AIM OF THE EXERCISE: Please copy exactly the lines that run from the start of the entries to the line containing "The image size is (1568, 2366).", inclusive.
+++
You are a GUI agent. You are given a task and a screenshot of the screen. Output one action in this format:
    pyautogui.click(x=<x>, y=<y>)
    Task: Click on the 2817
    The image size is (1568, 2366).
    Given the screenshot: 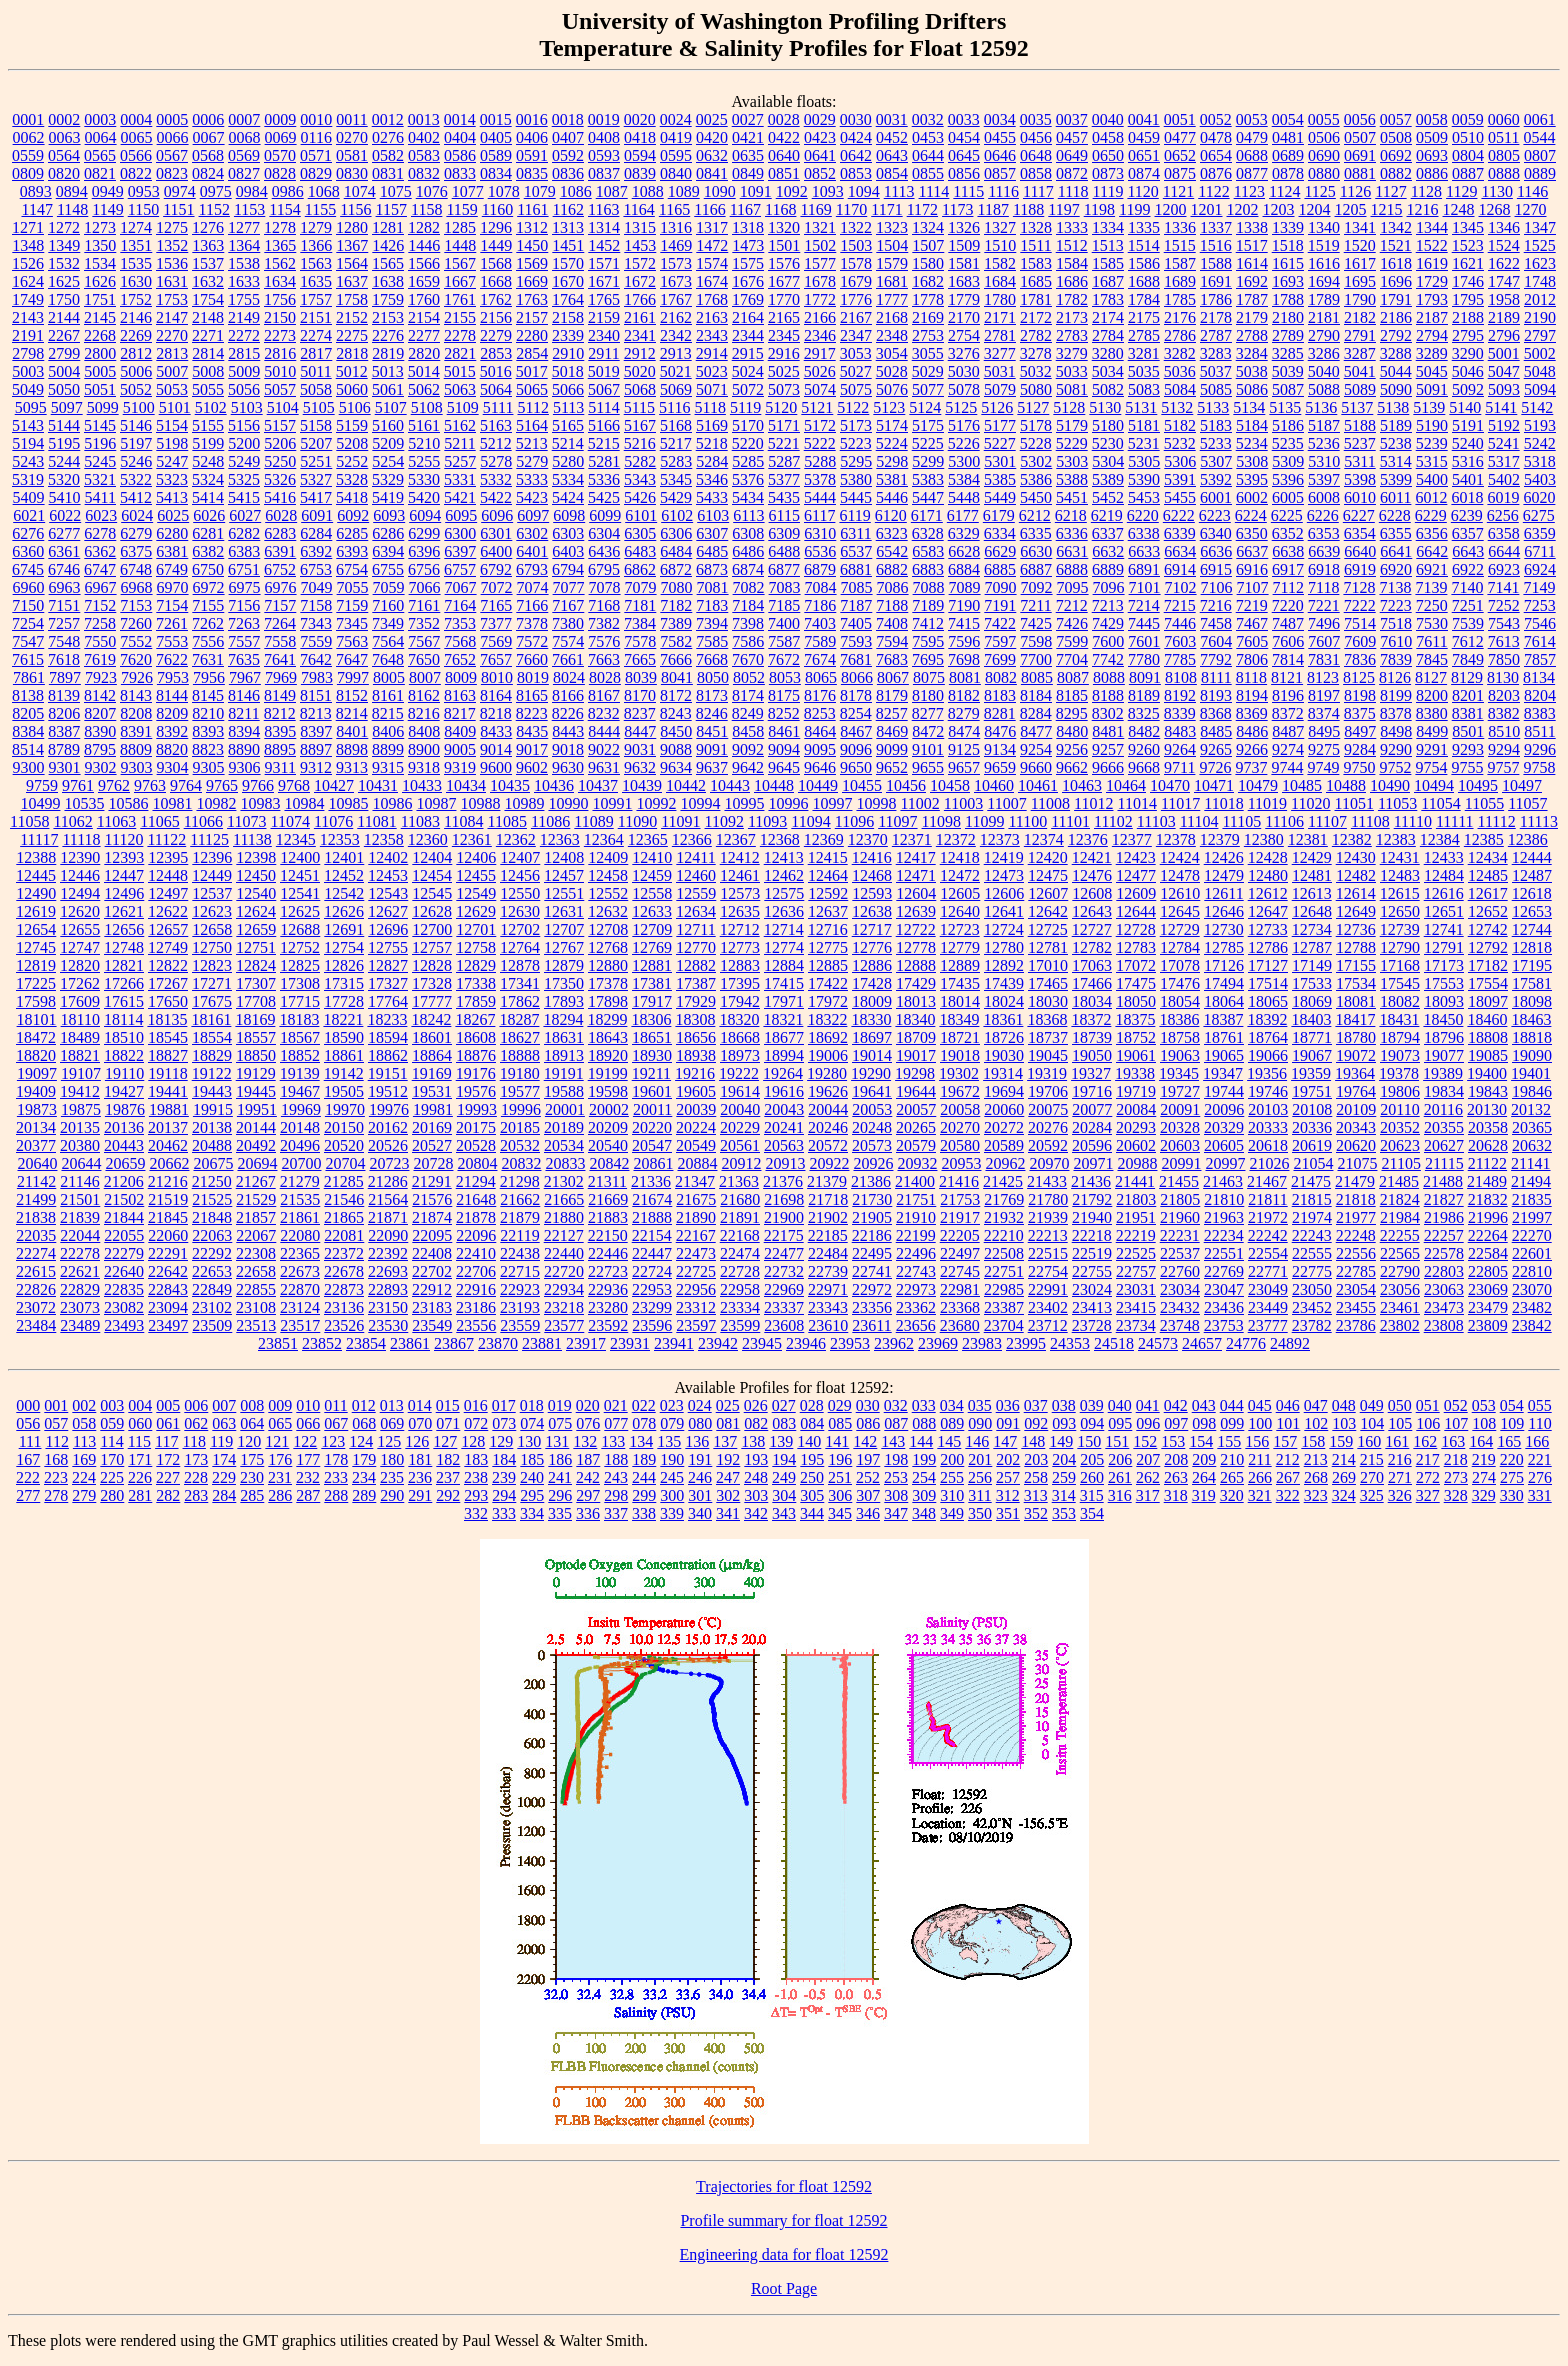 What is the action you would take?
    pyautogui.click(x=316, y=353)
    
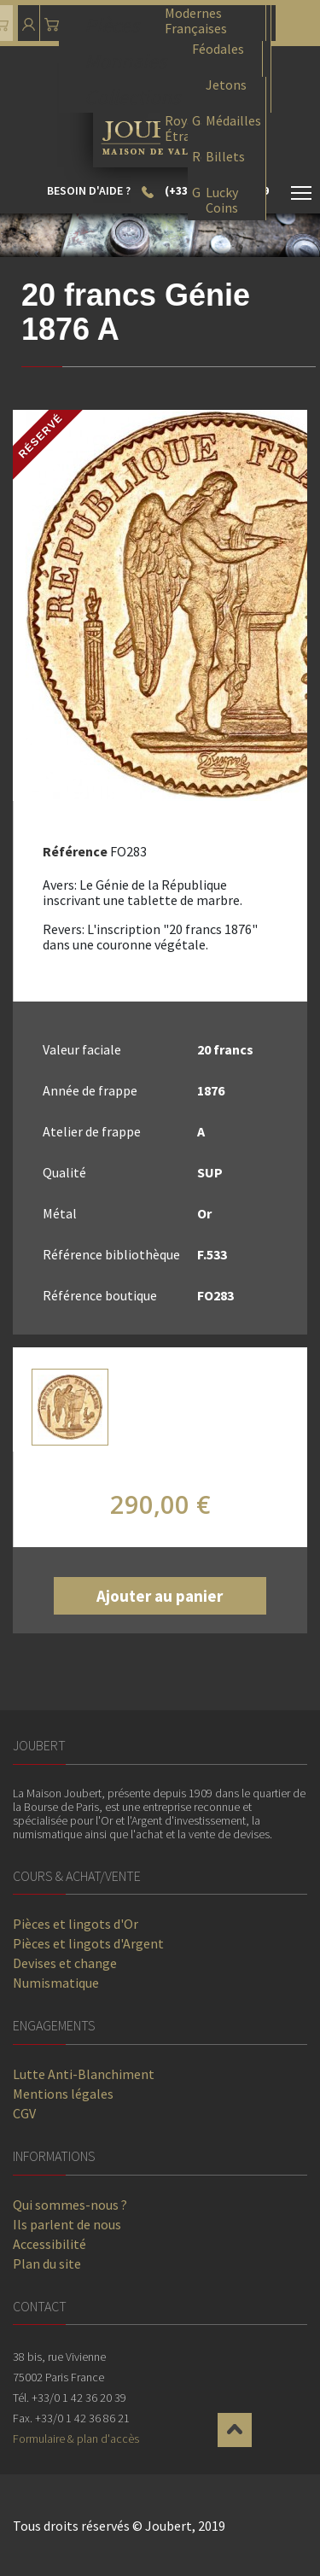 The height and width of the screenshot is (2576, 320). Describe the element at coordinates (75, 1923) in the screenshot. I see `Pièces et lingots d'Or` at that location.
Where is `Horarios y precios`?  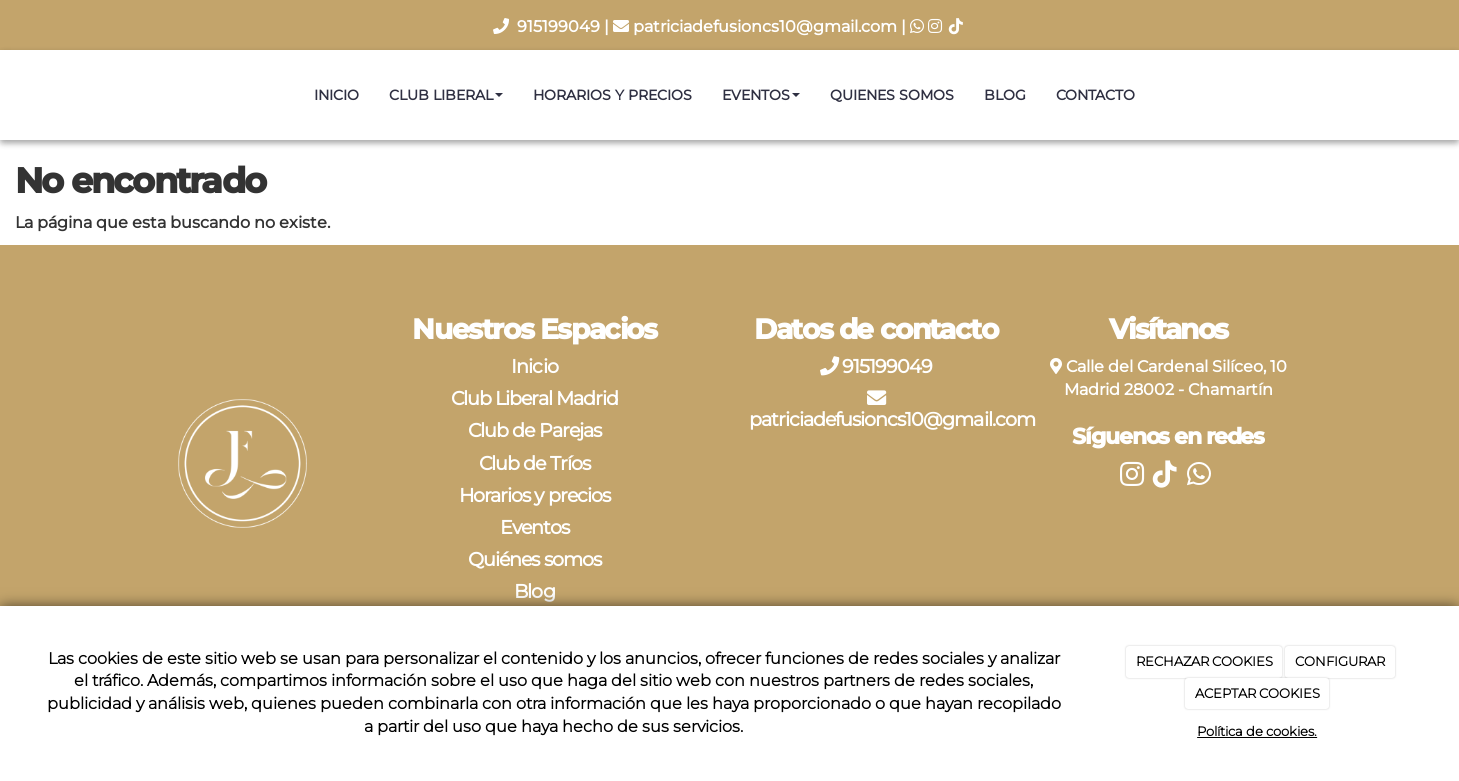
Horarios y precios is located at coordinates (612, 95).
+++
EXERCISE SOLUTION:
You are a GUI agent. You are given a task and a screenshot of the screen. Output one action in this format:
    pyautogui.click(x=<x>, y=<y>)
    Task: Click on the 2817
    The image size is (1568, 2366).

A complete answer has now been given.